Ah, tu es là, parfait ! Je t'en prie, installe-toi et sers-toi. Oui, je fais court sur les civilités ce soir. Pas d'humeur. Crevée. Je te signale que les cookies et le thé que tu ingurgites, tout virtuels qu'ils soient, réclament un certain temps de préparation et me demandent une énergie qui me fait de plus en plus défaut.

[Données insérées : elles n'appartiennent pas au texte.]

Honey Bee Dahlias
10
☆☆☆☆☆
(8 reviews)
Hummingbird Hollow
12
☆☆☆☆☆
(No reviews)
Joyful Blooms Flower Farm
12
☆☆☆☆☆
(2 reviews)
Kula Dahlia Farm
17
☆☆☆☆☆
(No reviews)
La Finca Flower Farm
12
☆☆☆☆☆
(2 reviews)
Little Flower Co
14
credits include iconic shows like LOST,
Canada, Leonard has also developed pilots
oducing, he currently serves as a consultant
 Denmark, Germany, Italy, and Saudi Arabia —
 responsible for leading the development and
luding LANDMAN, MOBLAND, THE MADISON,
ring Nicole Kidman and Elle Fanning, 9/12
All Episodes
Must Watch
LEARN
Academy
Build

On a, me semble-t-il, souvent tourné autour du pot, mais je viens de prendre une grande décision : je vais t'aider à lever la malédiction qui te fut jadis lancée. Hein, quoi ? Non je ne suis pas folle, du moins pas plus que d'habitude ! Mais maintenant qu'on est assez intimes, toi et moi, tu peux bien me l'avouer, ce secret qui te ronge... Tu veux que je te raconte comment j'ai fini par comprendre ?

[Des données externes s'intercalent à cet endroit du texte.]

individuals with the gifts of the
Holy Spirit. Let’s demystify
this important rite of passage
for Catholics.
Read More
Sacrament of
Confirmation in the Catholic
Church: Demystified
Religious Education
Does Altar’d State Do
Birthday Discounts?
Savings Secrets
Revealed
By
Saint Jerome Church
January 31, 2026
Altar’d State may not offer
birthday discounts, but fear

Ce qui m'a mise sur la piste
de ce sort qui te tient sous son emprise ? A force de t'entendre
t'excuser à l'avance pour des gestes immondes non encore arrivés,
des attitudes abjectes que tu n'as pas encore eues, ou en cours mais
que tu ne modifies pas, j'ai compris que tu n'avais aucun contrôle
sur tes actes, qu'un fauve en toi prenait le dessus. Ta douloureuse
conscience de ce démon en ton sein te pousse à tenter d'avertir ses
victimes mais tu as du mal à le combattre et à entraver ses
mauvaises actions. Ce n'est pas toi le fautif, mais ce fauve
ingérable qui cohabite avec ton âme...
Pauvre de toi, fragile créature... quelle horrible sorcière a bien pu te prendre en grippe et t'infliger un tel supplice ? Et pourquoi ? Bah, qu'importe, ensemble, nous te sauverons de ce maléfice, et tu retrouveras le comportement noble, respectueux et empathique que tu rêves d'exercer...

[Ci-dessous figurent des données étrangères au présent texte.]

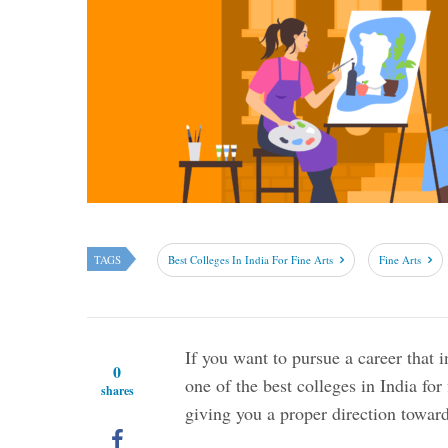
TAGS
Best Colleges In India For Fine Arts
Fine Arts
If you want to pursue a career that i
0
one of the best colleges in India for
shares
giving you a proper direction towar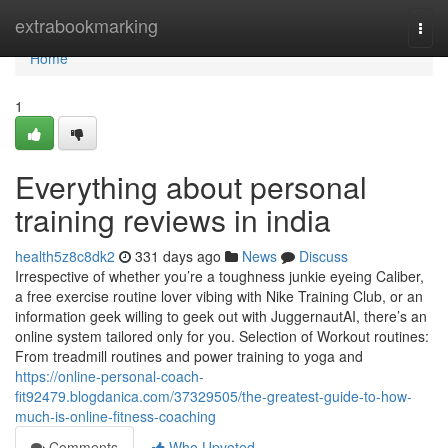
Home
extrabookmarking
Togg
navi
Home
1
Everything about personal
training reviews in india
health5z8c8dk2
331 days ago
News
Discuss
Irrespective of whether you’re a toughness junkie eyeing Caliber,
a free exercise routine lover vibing with Nike Training Club, or an
information geek willing to geek out with JuggernautAI, there’s an
online system tailored only for you. Selection of Workout routines:
From treadmill routines and power training to yoga and
https://online-personal-coach-
fit92479.blogdanica.com/37329505/the-greatest-guide-to-how-
much-is-online-fitness-coaching
Comments
Who Upvoted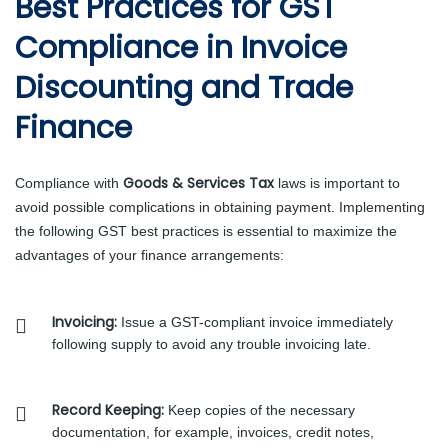
Best Practices for GST
Compliance in Invoice
Discounting and Trade
Finance
Goods & Services Tax
Compliance with
laws is important to
avoid possible complications in obtaining payment. Implementing
the following GST best practices is essential to maximize the
advantages of your finance arrangements:
Invoicing:
Issue a GST-compliant invoice immediately
following supply to avoid any trouble invoicing late.
Record Keeping:
Keep copies of the necessary
documentation, for example, invoices, credit notes,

Pauvre de toi, fragile créature... quelle horrible sorcière a bien pu te prendre en grippe et t'infliger un tel supplice ? Et pourquoi ? Bah, qu'importe, ensemble, nous te sauverons de ce maléfice, et tu retrouveras le comportement noble, respectueux et empathique que tu rêves d'exercer...
Pardon ? Je délire et
je te fais peur ? Attends... tu veux dire que je me plante
totalement?! Tu n'es pas maudit et restes parfaitement maître de tes
actes ? Mais alors... pourquoi ?
Pourquoi m'expliques-tu que
tu ne pourras pas t'empêcher de me caresser ou de m'embrasser sans
mon accord selon les circonstances, parce que tu n'as pas eu de
relations intimes depuis un moment, ou à cause de ma tenue
vestimentaire par exemple ? Et pourquoi t'excuser de me toucher si tu
es capable de suspendre ton mouvement et de l'interrompre à la seule
force de ta volonté ?
Si tu n'es pas maudit... il
va falloir qu'on cause encore plus sérieusement, mon chou. Je veux
bien essayer de te comprendre, mais à la lueur de cette nouvelle
donne, je crains que mes conclusions te déplaisent. Tu m'en vois
absolument navrée. Ou pas !
« Excuse-moi
d'avance si je te saute dessus quand je te verrai, je suis en
manque depuis longtemps» et variations sur ce thème
Je vais sans doute te
surprendre, mais on se trimballe tous quelques frustrations au cours
de notre quotidien. Et ce n'est pas parce qu'elles existent et nous
blessent qu'on se mue tous en bêtes sauvages dès qu'on a une
potentielle occasion de les combler. En fait, quand on y pense,
passer au-dessus de nos frustrations et nous comporter de manière
civilisée est le ciment de la vie en société.
Oui, je sais, je deviens
inutilement moraliste. Partons plutôt comme toujours de ton point de
vue, histoire de voir en quoi il coince selon moi. D'après toi,
l'emprise d'un manque de sexe ou de « tendresse » excuse
une attitude qu'en temps normal tu jugerais toi aussi répréhensible.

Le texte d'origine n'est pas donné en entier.